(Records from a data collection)
☆ ☆ ☆

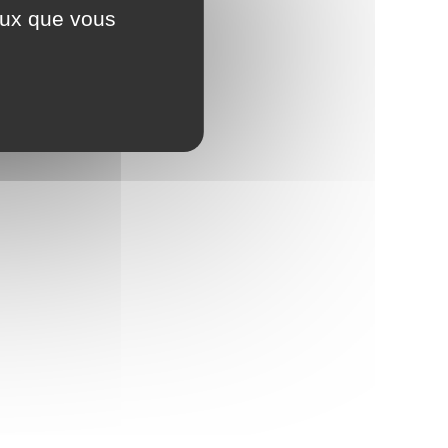
ceux que vous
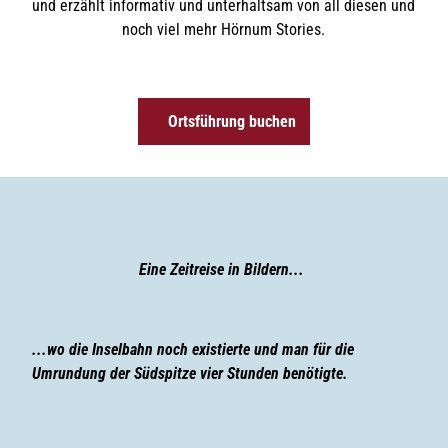
und erzählt informativ und unterhaltsam von all diesen und
noch viel mehr Hörnum Stories.
Ortsführung buchen
Eine Zeitreise in Bildern...
...wo die Inselbahn noch existierte und man für die
Umrundung der Südspitze vier Stunden benötigte.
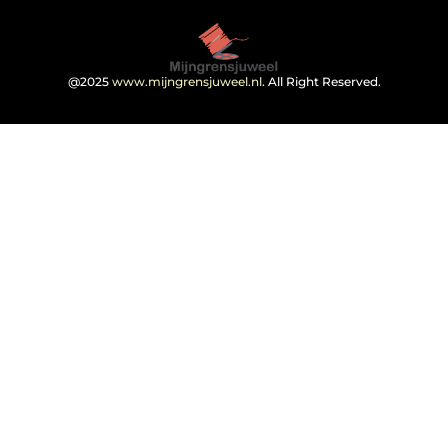
@2025
www.mijngrensjuweel.nl
. All Right Reserved.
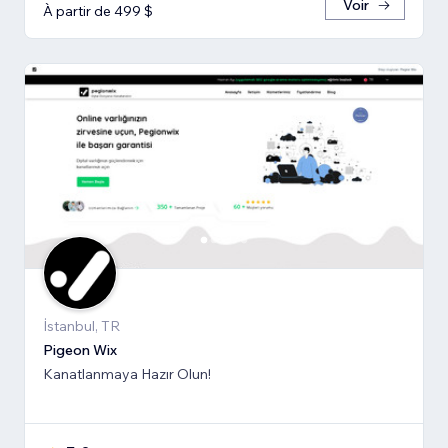
Voir
À partir de 499 $
İstanbul, TR
Pigeon Wix
Kanatlanmaya Hazır Olun!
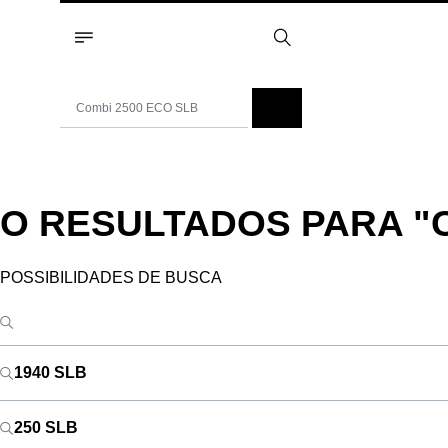
O RESULTADOS PARA
"
POSSIBILIDADES DE BUSCA
1940 SLB
250 SLB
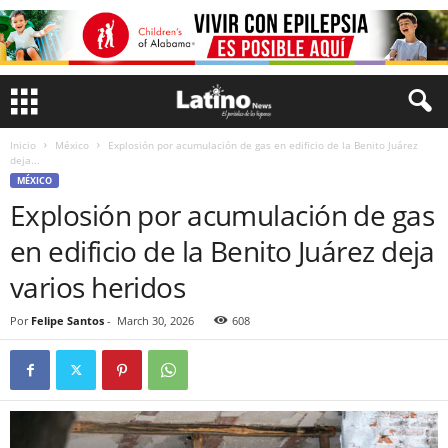
Inicio
México
Explosión por acumulación de gas en edificio de la Benito Juárez
deja...
MÉXICO
Explosión por acumulación de gas
en edificio de la Benito Juárez deja
varios heridos
Por
Felipe Santos
-
March 30, 2026
608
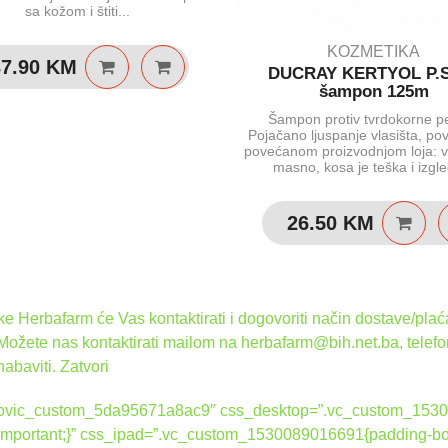
sa kožom i štiti...
KOZMETIKA
37.90
KM
DUCRAY KERTYOL P.S
šampon 125m
Šampon protiv tvrdokorne p
Pojačano ljuspanje vlasišta, po
povećanom proizvodnjom loja: vl
masno, kosa je teška i izgle
26.50
KM
 Herbafarm će Vas kontaktirati i dogovoriti način dostave/plaća
 Možete nas kontaktirati mailom na herbafarm@bih.net.ba, telef
nabaviti.
Zatvori
d=”ovic_custom_5da95671a8ac9″ css_desktop=”.vc_custom_1530
 !important;}” css_ipad=”.vc_custom_1530089016691{padding-bot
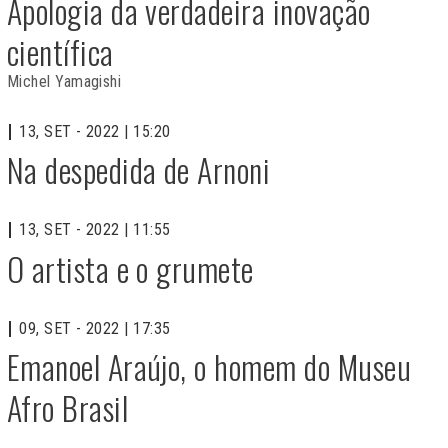
Apologia da verdadeira inovação
científica
Michel Yamagishi
13, SET - 2022 | 15:20
Na despedida de Arnoni
13, SET - 2022 | 11:55
O artista e o grumete
09, SET - 2022 | 17:35
Emanoel Araújo, o homem do Museu
Afro Brasil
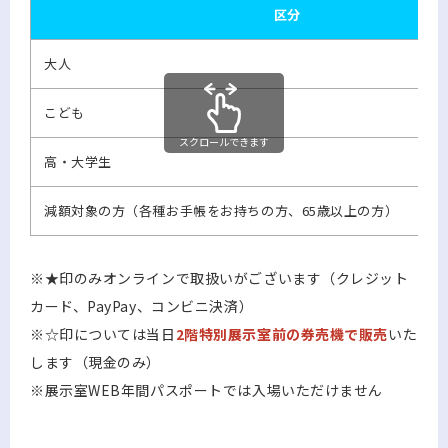
区分
大人
こども
スクロールできます
高・大学生
減額対象の方（各種お手帳をお持ちの方、65歳以上の方）
※★印のみオンラインで取扱いがございます（クレジット
カード、PayPay、コンビニ決済）
※☆印については当日
2階特別展示室前の券売機で販売
いた
します（現金のみ）
※展示室WEB年間パスポートでは入場いただけません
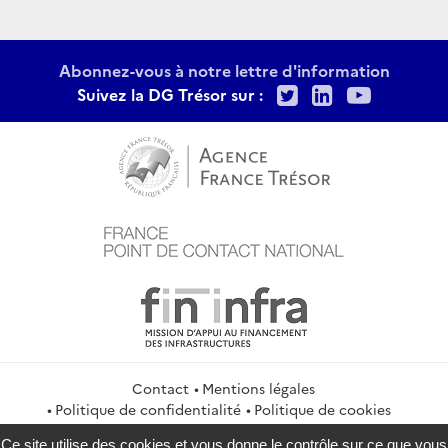
Abonnez-vous à notre lettre d'information
Twitter
LinkedIn
Youtu
Suivez la DG Trésor sur :
Contact
Mentions légales
Politique de confidentialité
Politique de cookies
Gestion des cookies
Flux RSS
Ce site utilise des cookies et vous donne le contrôle sur ce que vous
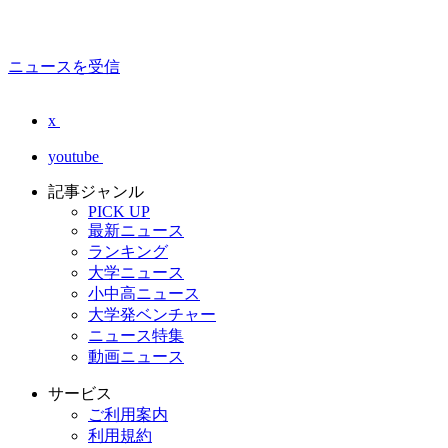
ニュースを受信
x
youtube
記事ジャンル
PICK UP
最新ニュース
ランキング
大学ニュース
小中高ニュース
大学発ベンチャー
ニュース特集
動画ニュース
サービス
ご利用案内
利用規約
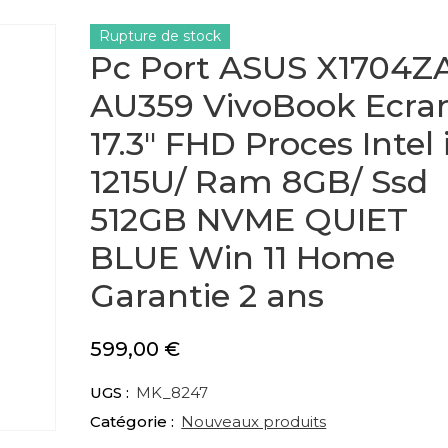
Rupture de stock
Pc Port ASUS X1704Z
AU359 VivoBook Ecra
17.3″ FHD Proces Intel 
1215U/ Ram 8GB/ Ssd
512GB NVME QUIET
BLUE Win 11 Home
Garantie 2 ans
599,00
€
UGS :
MK_8247
Catégorie :
Nouveaux produits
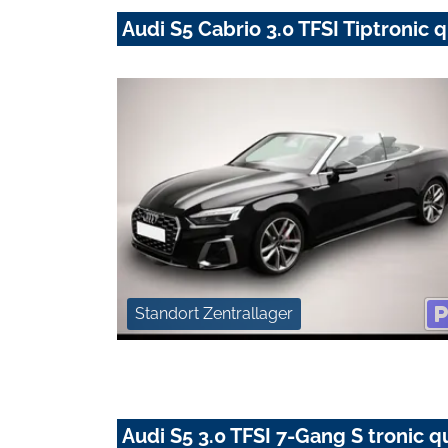
Audi S5 Cabrio 3.0 TFSI Tiptroni
Standort Zentrallager
Audi S5 3.0 TFSI 7-Gang S tronic q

☆ ☆ ☆

▸ **YOUR TASK**
Please reproduce each entry above word for word and keep the pictures out of the copy.

▸ **TASK SOLUTION**
ceux que vous
und erzählt informativ und unterhaltsam von all diesen und
noch viel mehr Hörnum Stories.
Ortsführung buchen
Eine Zeitreise in Bildern...
...wo die Inselbahn noch existierte und man für die
Umrundung der Südspitze vier Stunden benötigte.
@2025
www.mijngrensjuweel.nl
. All Right Reserved.
Voir
À partir de 499 $
İstanbul, TR
Pigeon Wix
Kanatlanmaya Hazır Olun!
O RESULTADOS PARA
"
POSSIBILIDADES DE BUSCA
1940 SLB
250 SLB
Inicio
México
Explosión por acumulación de gas en edificio de la Benito Juárez
deja...
MÉXICO
Explosión por acumulación de gas
en edificio de la Benito Juárez deja
varios heridos
Por
Felipe Santos
-
March 30, 2026
608
sa kožom i štiti...
KOZMETIKA
37.90
KM
DUCRAY KERTYOL P.S
šampon 125m
Šampon protiv tvrdokorne p
Pojačano ljuspanje vlasišta, po
povećanom proizvodnjom loja: vl
masno, kosa je teška i izgle
26.50
KM
 Herbafarm će Vas kontaktirati i dogovoriti način dostave/plaća
 Možete nas kontaktirati mailom na herbafarm@bih.net.ba, telef
nabaviti.
Zatvori
d=”ovic_custom_5da95671a8ac9″ css_desktop=”.vc_custom_1530
 !important;}” css_ipad=”.vc_custom_1530089016691{padding-bot
Apologia da verdadeira inovação
científica
Michel Yamagishi
13, SET - 2022 | 15:20
Na despedida de Arnoni
13, SET - 2022 | 11:55
O artista e o grumete
09, SET - 2022 | 17:35
Emanoel Araújo, o homem do Museu
Afro Brasil
区分
大人
こども
スクロールできます
高・大学生
減額対象の方（各種お手帳をお持ちの方、65歳以上の方）
※★印のみオンラインで取扱いがございます（クレジット
カード、PayPay、コンビニ決済）
※☆印については当日
2階特別展示室前の券売機で販売
いた
します（現金のみ）
※展示室WEB年間パスポートでは入場いただけません
Abonnez-vous à notre lettre d'information
Twitter
LinkedIn
Youtu
Suivez la DG Trésor sur :
Contact
Mentions légales
Politique de confidentialité
Politique de cookies
Gestion des cookies
Flux RSS
Ce site utilise des cookies et vous donne le contrôle sur ce que vous
ニュースを受信
x
youtube
記事ジャンル
PICK UP
最新ニュース
ランキング
大学ニュース
小中高ニュース
大学発ベンチャー
ニュース特集
動画ニュース
サービス
ご利用案内
利用規約
Rupture de stock
Pc Port ASUS X1704Z
AU359 VivoBook Ecra
17.3″ FHD Proces Intel 
1215U/ Ram 8GB/ Ssd
512GB NVME QUIET
BLUE Win 11 Home
Garantie 2 ans
599,00
€
UGS :
MK_8247
Catégorie :
Nouveaux produits
Audi S5 Cabrio 3.0 TFSI Tiptroni
Standort Zentrallager
Audi S5 3.0 TFSI 7-Gang S tronic q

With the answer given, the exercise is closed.